The Deschutes River, a mainstay of the tribal fisheries program, already is experiencing low flows in the summer, in part because of groundwater that is pulled out of the system, he said.

Only water rights that are already in use can be transferred, Harris said. So, he said, it shouldn't lead to an increase in water consumption.

Some question whether a citizen's board with a few days training is up to the task of evaluating water rights transfers.

"Water rights are difficult to grasp for lay people," said Rob Caldwell, a water rights lawyer with the Center for Environmental Law and Policy in Seattle. "They'll need professional staff to make competent decisions."

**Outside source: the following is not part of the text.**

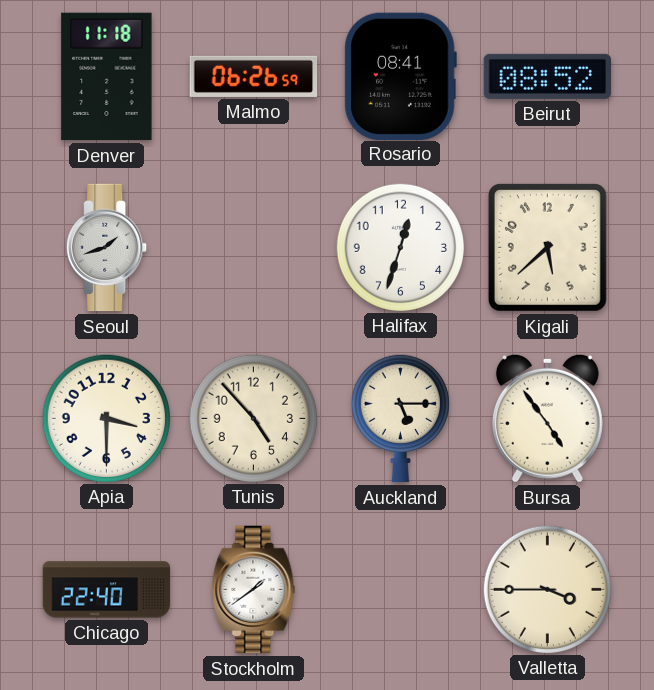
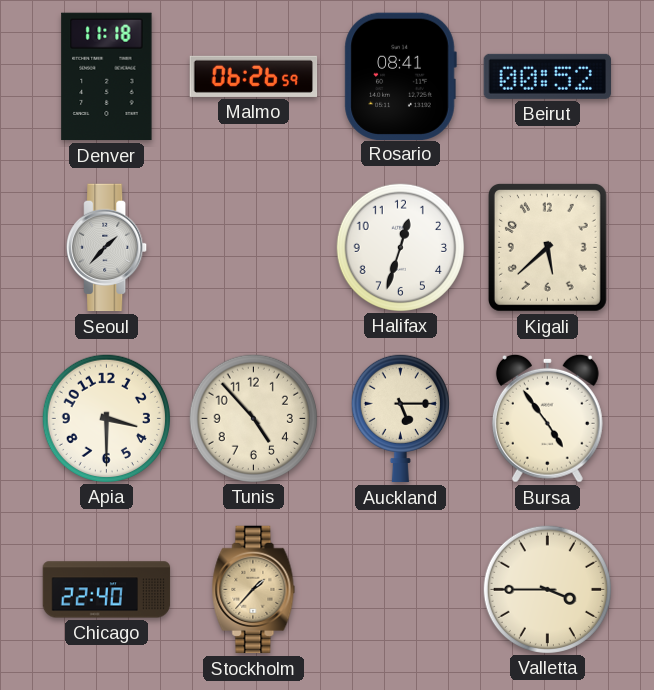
Beirut: 08:52 -> 00:52
Seoul: 1:42 -> 1:37
Stockholm: 1:39 -> 1:37
Stockholm dial: white -> champagne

Everyone would be better served if Ecology had more staff and funding to review water rights requests, Caldwell suggested.

Jerry Petersen, manager of South Sound Utility Co. said his company has several water rights they would like to transfer to new sites to meet customer demand.

The company serves 2,400 customers in rural Thurston County.

Over the years, the city of Lacey has transferred water rights but remains neutral on whether the Water Conservancy Board is a good idea or not, city water resources manager Mitch Dion said.

"We hope it would make efficient and streamlined decisions for people, but there's a concern it could just be another hurdle," Dion said.

The board would serve as a separate government, independent of the county. Its decisions would be reviewed - and could be changed or rejected - by Ecology.

A pilot project in Lewis County has resulted in one decision by a water board - and it was rejected by Ecology.

Revenues to run the program would come from application fees - not county revenues, said Tom Clingman, a county utility planner.